#### Instructions for the task:
For any picture in the lines below, please leave it out and copy the rest exactly.

#### Supplied data:

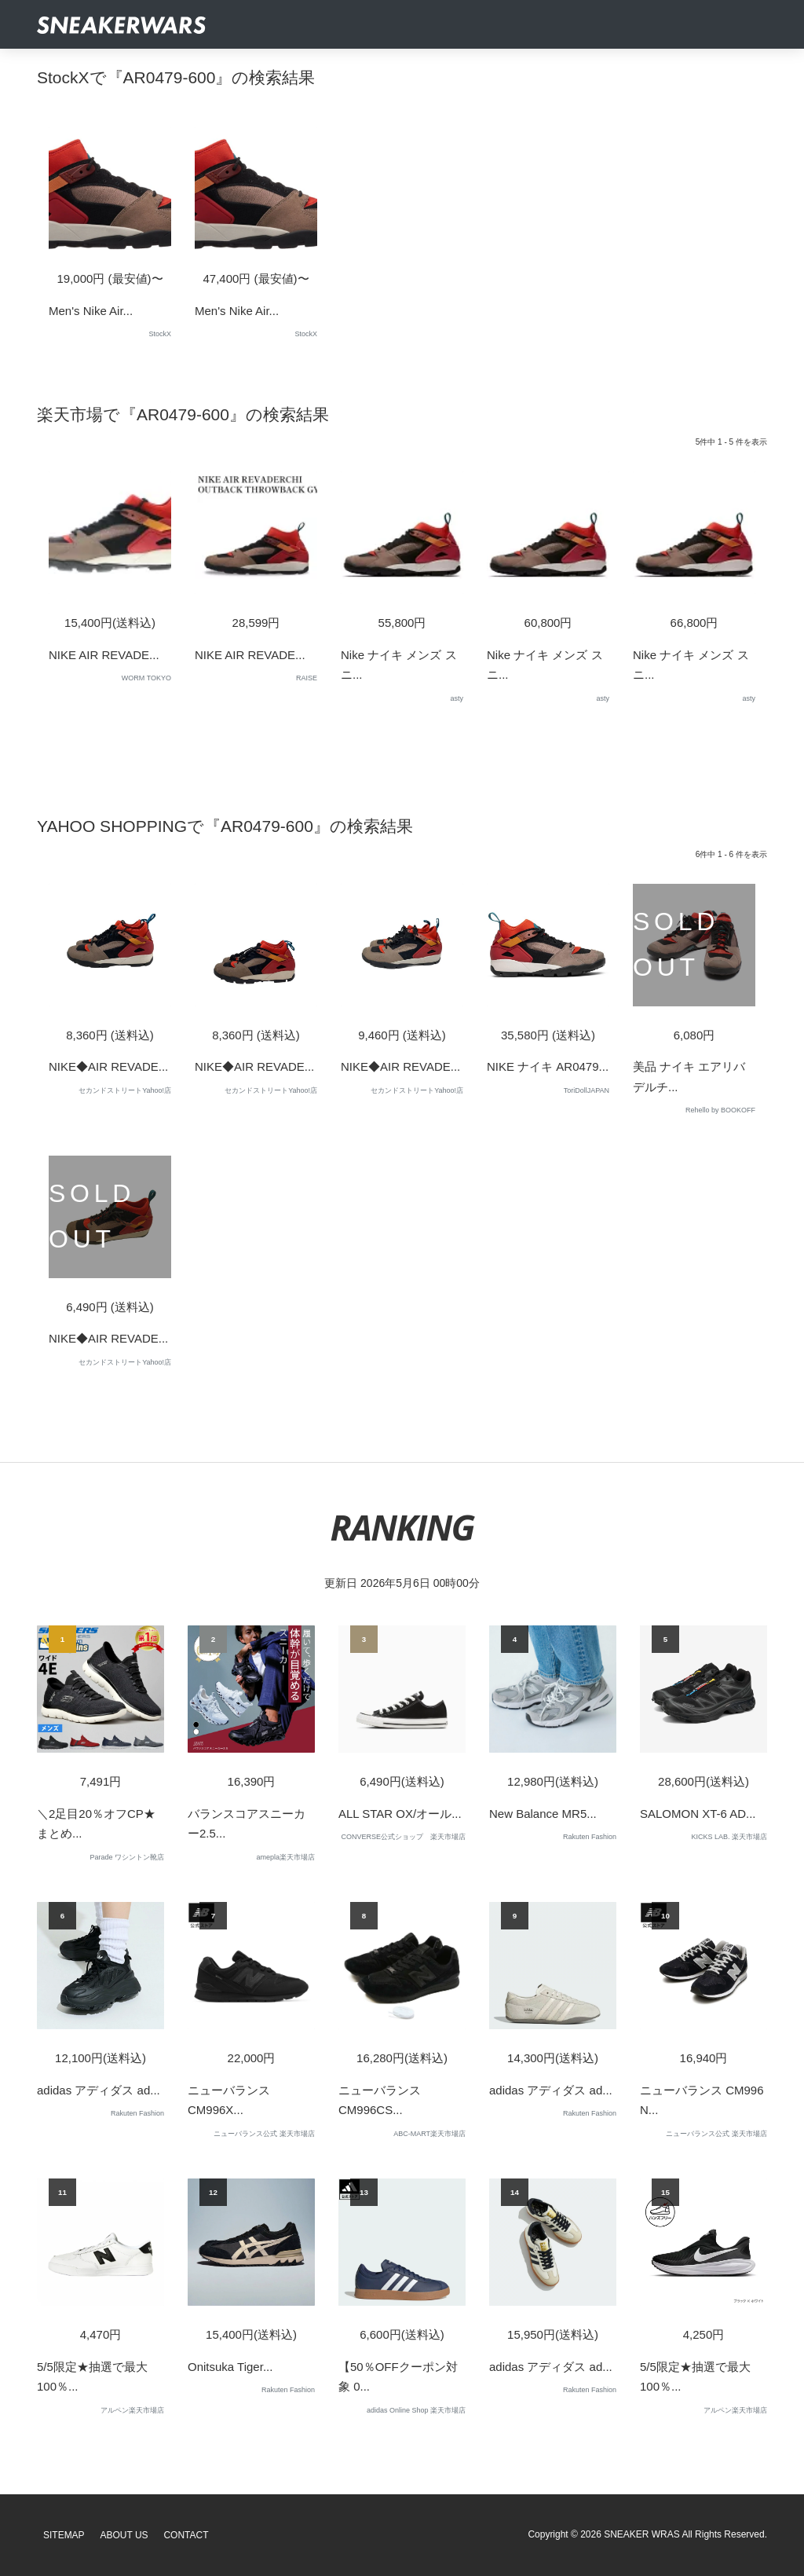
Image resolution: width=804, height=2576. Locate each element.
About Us (124, 2535)
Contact (185, 2535)
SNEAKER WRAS (642, 2534)
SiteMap (64, 2535)
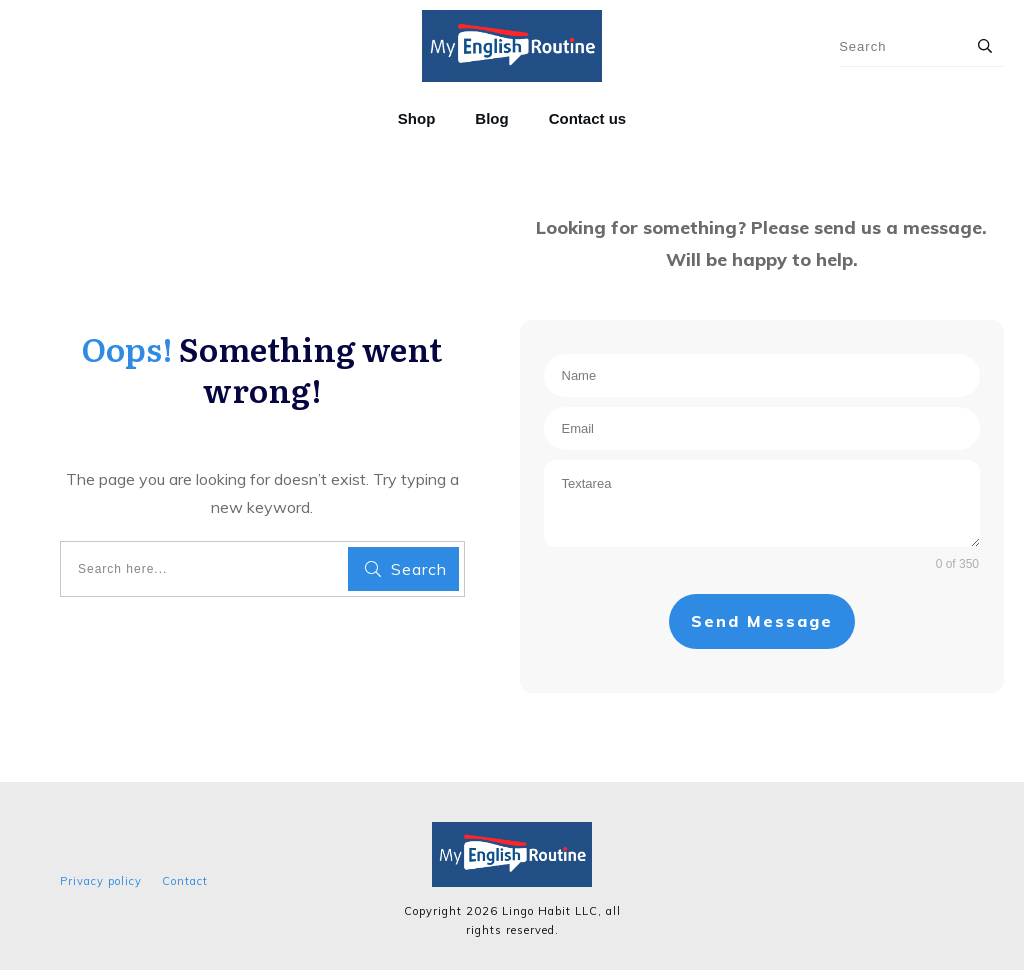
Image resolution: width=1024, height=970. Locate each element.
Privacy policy (101, 881)
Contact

#### Worked solution:
Image resolution: width=804, height=2576. Locate each element.
About Us (124, 2535)
Contact (185, 2535)
SNEAKER WRAS (642, 2534)
SiteMap (64, 2535)
Image resolution: width=1024, height=970. Locate each element.
Privacy policy (101, 881)
Contact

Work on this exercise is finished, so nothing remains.